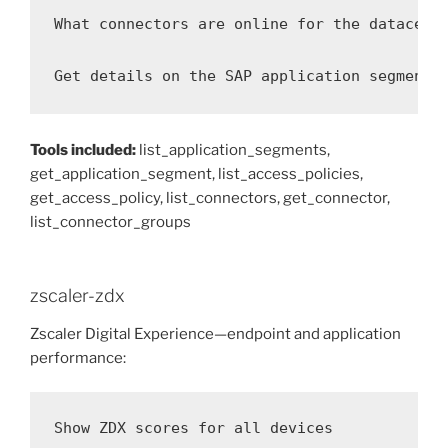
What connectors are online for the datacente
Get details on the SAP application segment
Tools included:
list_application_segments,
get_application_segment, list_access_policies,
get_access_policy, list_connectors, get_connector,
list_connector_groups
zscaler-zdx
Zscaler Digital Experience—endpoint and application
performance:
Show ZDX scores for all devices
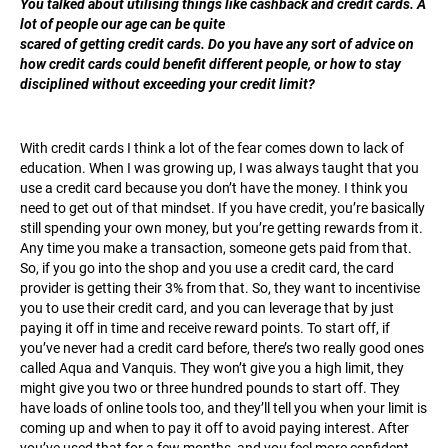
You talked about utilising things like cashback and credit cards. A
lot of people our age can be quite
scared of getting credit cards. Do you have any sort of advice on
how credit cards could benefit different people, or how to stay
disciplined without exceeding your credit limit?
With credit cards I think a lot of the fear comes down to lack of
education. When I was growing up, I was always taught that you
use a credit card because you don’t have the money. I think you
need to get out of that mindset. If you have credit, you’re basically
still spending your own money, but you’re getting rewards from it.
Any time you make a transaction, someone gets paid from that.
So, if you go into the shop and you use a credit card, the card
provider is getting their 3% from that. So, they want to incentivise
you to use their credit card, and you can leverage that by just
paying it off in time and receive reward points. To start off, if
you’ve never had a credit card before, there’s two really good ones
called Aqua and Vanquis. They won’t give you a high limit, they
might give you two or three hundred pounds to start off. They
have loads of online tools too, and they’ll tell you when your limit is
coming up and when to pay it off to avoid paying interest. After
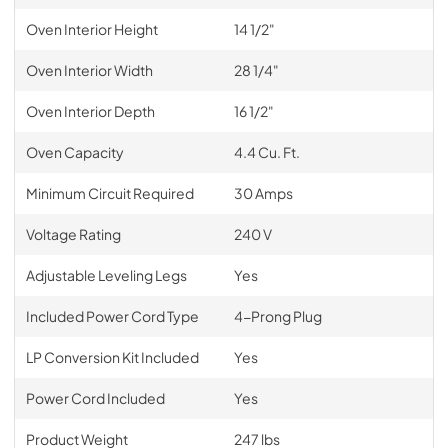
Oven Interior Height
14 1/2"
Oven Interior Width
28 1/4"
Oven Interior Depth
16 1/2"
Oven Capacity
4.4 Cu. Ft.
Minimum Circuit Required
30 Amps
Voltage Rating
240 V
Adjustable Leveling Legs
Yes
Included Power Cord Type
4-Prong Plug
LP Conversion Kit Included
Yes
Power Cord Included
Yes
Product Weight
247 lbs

◆ PROMPT ◆
What you write should match, character for character, the lines from the one with "Voltage Rating" to the end of the data, both included.

◆ TASK ANSWER ◆
Voltage Rating
240 V
Adjustable Leveling Legs
Yes
Included Power Cord Type
4-Prong Plug
LP Conversion Kit Included
Yes
Power Cord Included
Yes
Product Weight
247 lbs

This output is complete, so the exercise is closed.